You know the feeling; you’re scanning through the endless titles on a streaming service, you’ve been burned before, taking a risk on an unknown Netflix original film. Will it be as ridiculous as Bright? Or good, like, um… I’m sure there was a good Netflix original film we all liked, right? Just can’t think of anything right now is all… Off the top of my head… They’re there though. Surely. Aren’t they? Surely. Sure they are.
Anyway, I hadn’t really heard anything about Michael Paul Stephenson’s Netflix Original debut film Girlfriend’s Day, when I decided to give it a chance, sealing fate with a click on my Apple TV remote.

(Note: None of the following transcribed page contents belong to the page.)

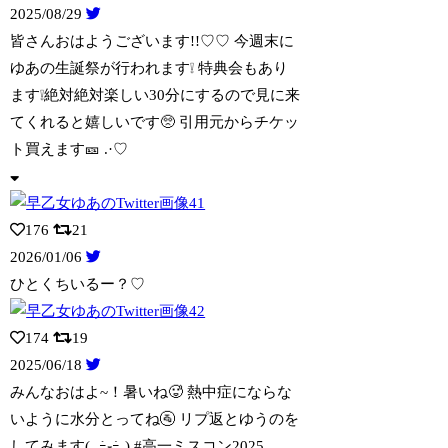
2025/08/29
皆さんおはようございます!!♡♡ 今週末に
ゆあの生誕祭が行われます❕ 特典会もあ
り
ます❕絶対絶対楽しい30分にするので見に来
てくれると嬉しいです🥺 引用元からチケッ
ト買えます🎫 .·♡
176
21
2026/01/06
ひとくちいるー？♡
174
19
2025/06/18
みんなおはよ~！暑いね🥵 熱中症にならな
いように水分とってね🚰 リプ返とゆうのを
してみます( ˶ｰ̀֊ｰ́˶) #高一ミスコン2025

Fifteen minutes in, and I felt like I was watching a fan-made episode of Better Call Saul. Now, we all love Vince Gilligan’s characteristic stark, sombre directing, balancing the mundane slice-of-life realism with moments of intense drama, and Girlfriend’s Day sets up this contemporary aesthetic from the outset. But the impact of this film was somehow unconvincing at first; a little flat, and the mundane subject matter just wasn’t carrying its own weight.
As always it was enjoyable to watch Bob Odenkirk squirm his way through his scenes like a hungry rodent. Then something happened at about the seventeen-minute mark – I started chuckling.
Hold that, rewind a bit, because I forgot to mention at the start of this film, an oddly familiar voiceover began – I said to myself out loud ‘Is that David Lynch?’. I had to confirm later by googling, that the director had indeed made a rather random cameo as voice actor for the intro narration. So that was a quirky surprise, and this movie turned out to have a few comedic tricks up its sleeve.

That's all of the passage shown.